14. DU ROI DE PRUSSE.


Potsdam, 29 juin 1785.


J’ai reçu votre lettre, mais j’attends votre ouvrage [1], qui n’est pas encore arrivé. Je vous remercie de me l’avoir communiqué, et je m’en tiendrai à la préface, comme vous me l’indiquez ; car les ignorants de ma classe se contentent du résultat de vos calculs, sans sonder les profondeurs infinies.

A l’égard de vos opinions touchant la peine du délit, je suis bien aise que vous soyez du même sentiment que le marquis Beccaria. Dans la plupart des pays, les coupables ne sont punis de mort que lorsque les actions sont atroces. Un fils qui tue son père, l’empoisonnement et pareils crimes, exigent que les peines soient grièves, afin que la crainte de la punition retienne les âmes dépravées qui seraient capables de le commettre.

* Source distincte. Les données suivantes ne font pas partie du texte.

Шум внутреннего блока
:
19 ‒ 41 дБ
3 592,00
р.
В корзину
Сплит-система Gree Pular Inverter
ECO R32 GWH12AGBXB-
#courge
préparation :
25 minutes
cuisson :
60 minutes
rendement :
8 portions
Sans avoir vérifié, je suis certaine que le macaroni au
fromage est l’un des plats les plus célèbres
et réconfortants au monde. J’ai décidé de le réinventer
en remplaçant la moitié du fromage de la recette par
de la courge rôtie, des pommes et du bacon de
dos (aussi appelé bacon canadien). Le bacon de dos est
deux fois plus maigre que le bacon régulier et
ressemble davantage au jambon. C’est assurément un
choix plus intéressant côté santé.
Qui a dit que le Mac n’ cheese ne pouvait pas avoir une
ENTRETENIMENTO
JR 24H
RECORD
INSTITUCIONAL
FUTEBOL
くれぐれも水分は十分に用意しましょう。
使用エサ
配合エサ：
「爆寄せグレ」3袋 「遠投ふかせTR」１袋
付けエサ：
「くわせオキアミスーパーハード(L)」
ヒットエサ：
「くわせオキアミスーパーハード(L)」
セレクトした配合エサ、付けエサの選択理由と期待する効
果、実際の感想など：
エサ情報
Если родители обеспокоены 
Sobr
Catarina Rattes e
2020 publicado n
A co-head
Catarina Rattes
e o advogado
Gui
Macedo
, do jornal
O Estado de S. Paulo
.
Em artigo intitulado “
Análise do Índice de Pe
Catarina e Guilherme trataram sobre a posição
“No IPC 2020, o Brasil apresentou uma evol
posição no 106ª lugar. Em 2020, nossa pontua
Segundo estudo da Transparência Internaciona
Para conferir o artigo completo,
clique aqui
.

Pour ce qui concerne la question, il y a près de cinquante ans qu’elle est proscrite ici, comme en Angleterre. La raison est des plus convaincantes : elle ne dépend que de la force ou de la vigueur du tempérament de celui auquel on l’applique. Un moyen qui peut produire un aveu de la vérité, ou un mensonge que la douleur extorque, est trop incertain et trop dangereux pour qu’on puisse l’employer. Je comprends malheureusement que la philosophie n’ose pas marcher tête levée dans tous les pays.

  1. L'Essai sur le calcul des probabilités. Voyez la lettre précédente.